In the intervening years those ensembles earned over $7000 for the chorus. Equally important for the quality of the experience of being a chorus member is the fact that about half the present chorus roster, and at least ten former choristers, have, sometime in the past 18 years, sung in public performances in well-organized, highly-trained small ensembles, where the art of choral singing encompasses a substantially different tradition.
Choral Lyrical Light
In the second half of its 30-year history the chorus began to program "fun." The vehicle was at hand: a German tradition of short "music evenings" before a small number of persons in informal settings suitable to "chamber" fare, perhaps with commentary to reduce the separation of listeners from performers. Heide Rudolph had called this "Musik Abend" format to Joan Conlon's attention, and in the late winter of 1982 the chorus presented what turned out to be the first two of seven, averaging one each year.

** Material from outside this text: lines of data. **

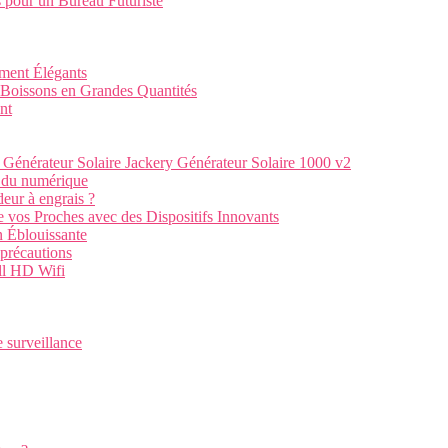
 pour un Bureau Futuriste
ment Élégants
Boissons en Grandes Quantités
nt
 Générateur Solaire Jackery Générateur Solaire 1000 v2
e du numérique
deur à engrais ?
de vos Proches avec des Dispositifs Innovants
n Éblouissante
 précautions
ull HD Wifi
e surveillance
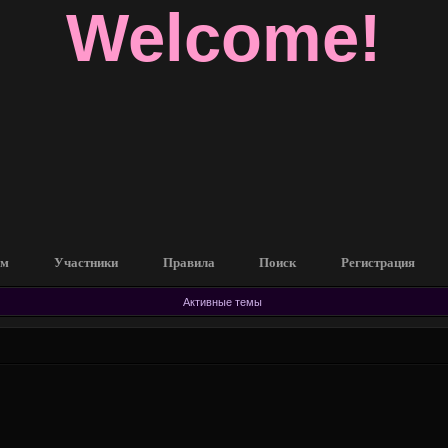
Welcome!
ум
Участники
Правила
Поиск
Регистрация
Активные темы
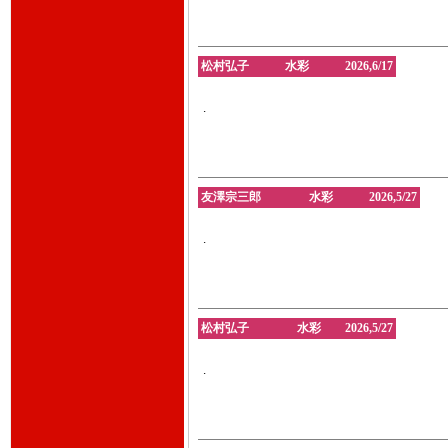
松村弘子 水彩 2026,6/17
.
友澤宗三郎 水彩 2026,5/27
.
松村弘子 水彩 2026,5/27
.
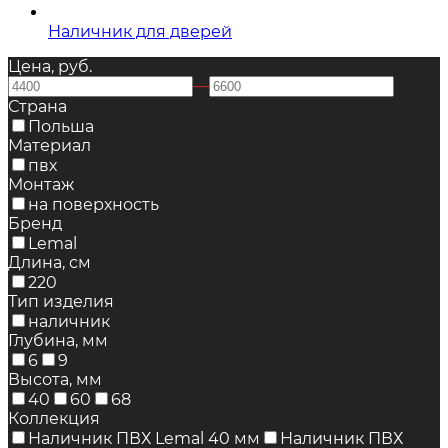
Наличник для дверей
Цена, руб.
—
Страна
Польша
Материал
пвх
Монтаж
на поверхность
Бренд
Lemal
Длина, см
220
Тип изделия
наличник
Глубина, мм
6
9
Высота, мм
40
60
68
Коллекция
Наличник ПВХ Lemal 40 мм
Наличник ПВХ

Pennillion, as has been noted, set the tradition by interspersing songs from Shakespeare's time with poetry readings and a thread of commentary, at once serious and light-hearted. The Wallingford United Methodist Church proved a congenial small setting; admission, open to the public, was free, though contributions were invited, the evening was a Sunday, and the performance took only an hour. A month later the full chorus offered, with Joan's commentary, some Poulenc and the formidable 5-part Mass by William Byrd. The difficult occasion of Byrd's composition was both somber and inspirational, and the music often joyous. In every major respect the performance reinforced the Pennillion format.

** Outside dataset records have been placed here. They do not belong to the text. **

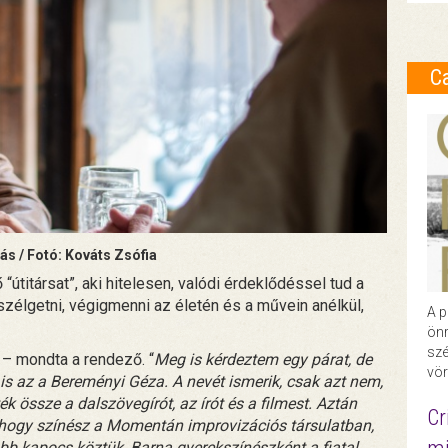
C
ás / Fotó: Kováts Zsófia
“útitársat”, aki hitelesen, valódi érdeklődéssel tud a
zélgetni, végigmenni az életén és a művein anélkül,
A p
önr
szé
 – mondta a rendező. “
Meg is kérdeztem egy párat, de
vör
 is az a Bereményi Géza. A nevét ismerik, csak azt nem,
k össze a dalszövegírót, az írót és a filmest. Aztán
Cr
, hogy színész a Momentán improvizációs társulatban,
abb kapocs köztük, Barna gyerekszínészként a fiatal,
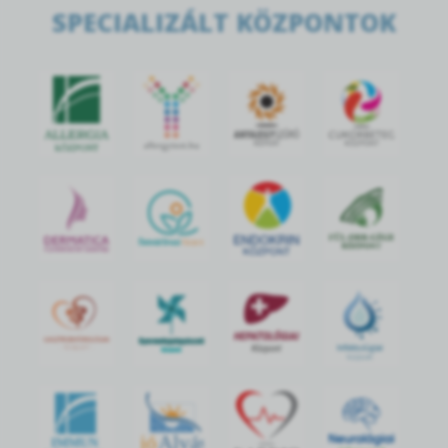
SPECIALIZÁLT KÖZPONTOK
jó
Alvás
IMMUN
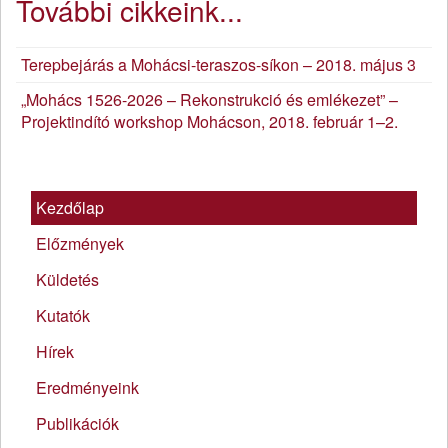
További cikkeink...
Terepbejárás a Mohácsi-teraszos-síkon – 2018. május 3
„Mohács 1526-2026 – Rekonstrukció és emlékezet” –
Projektindító workshop Mohácson, 2018. február 1–2.
Kezdőlap
Előzmények
Küldetés
Kutatók
Hírek
Eredményeink
Publikációk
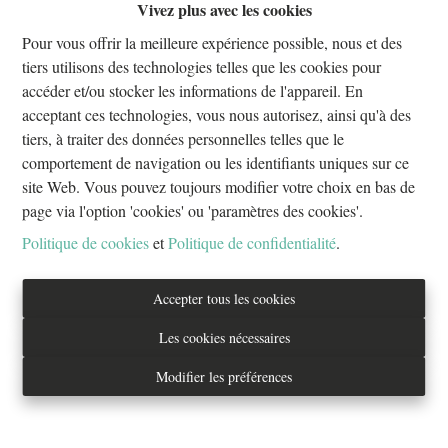
Vivez plus avec les cookies
Oups, cette page n'existe plus
Pour vous offrir la meilleure expérience possible, nous et des
tiers utilisons des technologies telles que les cookies pour
accéder et/ou stocker les informations de l'appareil. En
acceptant ces technologies, vous nous autorisez, ainsi qu'à des
tiers, à traiter des données personnelles telles que le
À Vendre
À Louer
comportement de navigation ou les identifiants uniques sur ce
site Web. Vous pouvez toujours modifier votre choix en bas de
page via l'option 'cookies' ou 'paramètres des cookies'.
Politique de cookies
et
Politique de confidentialité
.
Tél. : 02/733.70.70
Accepter tous les cookies
info@everestproperties.be
Les cookies nécessaires
Everest Properties
Modifier les préférences
Real estate
Boulevard Jamar 53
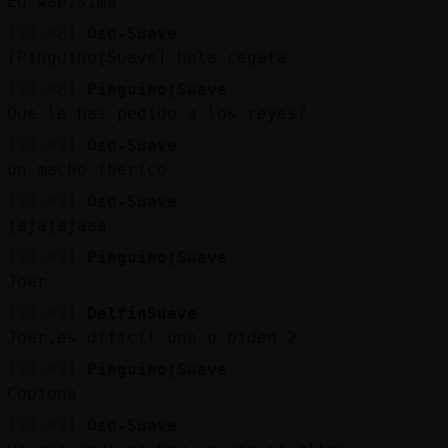
Eu wapisima
[23:08]
Oso-Suave
[Pinguino{Suave] hola cegata
[23:08]
Pinguino{Suave
Que le has pedido a los reyes?
[23:09]
Oso-Suave
un macho iberico
[23:09]
Oso-Suave
jajajajaaa
[23:09]
Pinguino{Suave
Joer
[23:09]
DelfinSuave
Joer,es dificil uno q piden 2
[23:09]
Pinguino{Suave
Copiona
[23:09]
Oso-Suave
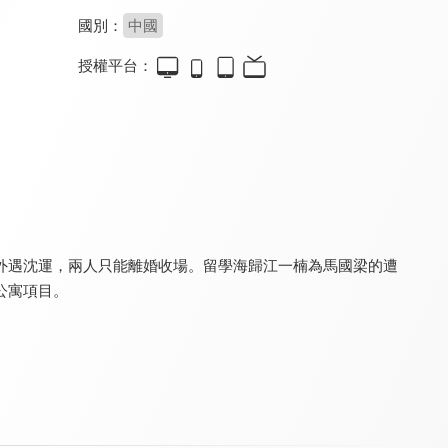
國別：
中國
授權平台：
萌夫木子李
向陽而生
少年派2
8.0
7.0
7.8
全 38 集
全 40 集
全 40 集
外遇沈運，兩人只能離婚收場。留學海歸江一楠為馬國梁的遭
公寓項目。
青丘狐傳說
今生也是第一次
謝謝你醫生(閩南語版)
8.1
8.2
6.0
全 37 集
全 14 集
全 40 集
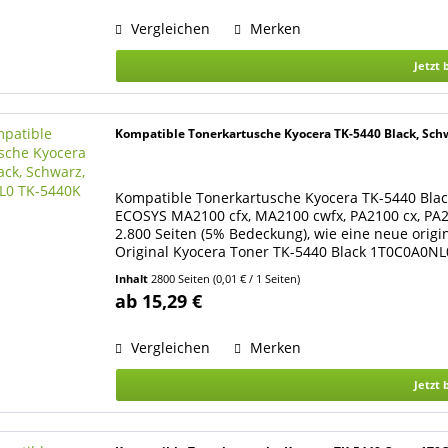
Vergleichen
Merken
Jetzt 
Kompatible Tonerkartusche Kyocera TK-5440 Black, Sc
Kompatible Tonerkartusche Kyocera TK-5440 Black
ECOSYS MA2100 cfx, MA2100 cwfx, PA2100 cx, PA21
2.800 Seiten (5% Bedeckung), wie eine neue origi
Original Kyocera Toner TK-5440 Black 1T0C0A0N
9001...
Inhalt
2800 Seiten
(0,01 € / 1 Seiten)
ab 15,29 €
Vergleichen
Merken
Jetzt 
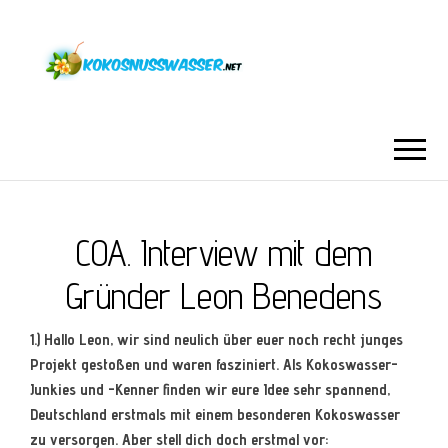
COA. Interview mit dem
Gründer Leon Benedens
1.) Hallo Leon, wir sind neulich über euer noch recht junges
Projekt gestoßen und waren fasziniert. Als Kokoswasser-
Junkies und -Kenner finden wir eure Idee sehr spannend,
Deutschland erstmals mit einem besonderen Kokoswasser
zu versorgen. Aber stell dich doch erstmal vor:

In 1983 the chorus featured the elegant flair and preposterous wit of Rossini's "Songs of My Old Age" and the second act of Gilbert & Sullivan's "Mikado." Bob Loper, actor, drama professor, and one-time chorus member, staged the latter as a concert piece, and Joan and Otis offered commentaries. With this performance the chorus shaped the Musik Abende into a vehicle for welcome winter entertainment, variously lyrical, comic, romantic, satirical, but always in the serious musical main stream. Pennillion presented British folk songs, and several years later the chorus under Bob Scandrett broadened the folk venue to include German and French. In 1985 Joan talked about Monteverdi in a choral presentation of "madrigali erotici" and, in the following year, about Handel's plagiarism (from others and from himself) as well as his genius in "Israel in Egypt." In 1987 Professor Larry Starr tied together with witty commentary a chorus offering of "Schumann, Schumann, and Schuman" (that is, Bob, Georg, and Bill).
At this point the chorus shifted its format while enlarging the program. To feature the valentine spirit of mid-February Joan scheduled five annual romantic turn-of-the-century bashes variously titled "Poets and Lovers," "Love Letters from Vienna," "Cupid O Cupid," and "Music Hall Extravaganza." Held in the Nippon Kan Theater, with an admission charge, the occasions were more "spectacle" and less "chamber," though they retained informal commentary.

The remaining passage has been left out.